Open Access Research Article

Pattern Electroretinogram as an Objective Measure of Contrast Sensitivity in Diffractive Multifocal Intraocular Lenses

Anne Irvine, Jack Tian, Kirsten Anderson, Benjamin Rostami, Jeffrey Show Tran, Stuart G Coupland, Alfredo A Sadun, Kenneth Lu* and Rustum Karanjia

Department of Ophthalmology, University of California Los Angeles, USA

Corresponding Author

Received Date: August 07, 2019;  Published Date: August 14, 2019


Purpose: Traditionally, contrast sensitivity (CS) has been an important component of vision measured by subjective in-office testing that can be qualitatively, but not quantitatively analyzed without introduction of patient biases such as motivation, effort and capacity to focus. Alternatively, Pattern Electroretinogram (PERG) provides objective, quantifiable changes in waveform amplitudes that are generated as the final common pathway of visual processing. It is less influenced by subject bias. In this study, we have developed and validated methodology to use N95 waveform amplitudes generated by PERG as a tool to objectively measure CS. We then applied this methodology to a second experiment to quantify changes in CS in young healthy eyes induced by an ex-vivo lens system which incorporated different intraocular lenses (IOL). This allowed us to objectively measure CS changes induced by different IOLs.

Methods: Five young healthy subjects with best corrected visual acuities of at least 20/20 were recruited for this study. The pERGs were recorded using an ISCEV compliant protocol at 7 different spatial frequencies across 7 contrast intensities. The N95 amplitude and the contrast intensity at which the N95 amplitude was 50% on maximal was determined for each subject (termed contrast threshold (CT)). The effects of IOLs were determined using an ex-vivo lens system using four different experimental paradigms. The N95 was again measured and statistically analyzed was preformed using SATA.

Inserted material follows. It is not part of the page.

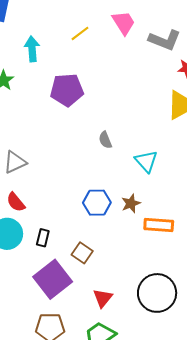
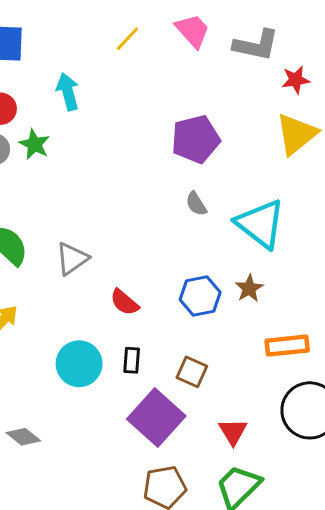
yellow line: (80, 33) -> (127, 39), moved
purple pentagon: (67, 90) -> (196, 139), moved
cyan triangle: (146, 161) -> (260, 224), size x1.5
red semicircle: (16, 202) -> (124, 302), moved
orange rectangle: (159, 225) -> (287, 346), moved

Results: Pattern ERG as a measure of CS: There was a linear decrease in the N95 amplitude as contrast intensity decreased, and across all CPD/ spatial frequency trials. In all subjects CT increased between 0.125 and 0.25 CPD and subsequently decreased until 5 CPD. This CT curve mirrored classical contrast by logarithmic VA and normalized contrast sensitivity by CPD curves that mirror the increasing, followed by decreasing CSF at increasing spatial frequencies. CS and Intra-Ocular Lenses: As the percent contrast increased the N95 amplitude increased as well and the highest amplitude was recorded with no IOL or lens system in place (Paradigm 1). There was a significant decrease in the N95 progressing from no lens system to the custom trial lens system (Paradigm 1 v 2; p <0.0001) There was however no further reduction in the N95 amplitude by placing a neutralized monofocal lens in the lens system (Paradigm 2 v 3; p>0.05). Importantly there was a significant decrease in the N95 amplitude when the multifocal IOL was placed (Paradigm 4) when compared to the other three paradigms (Paradigm 1 v 4; p<0.0001, Paradigm 2 v 4; p<0.0001; Paradigm 3 v 4; p<0.0005).

Conclusion: Contrast sensitivity can be measured by pERG and this provides an objective way to measure the effects on contrast by optical devices.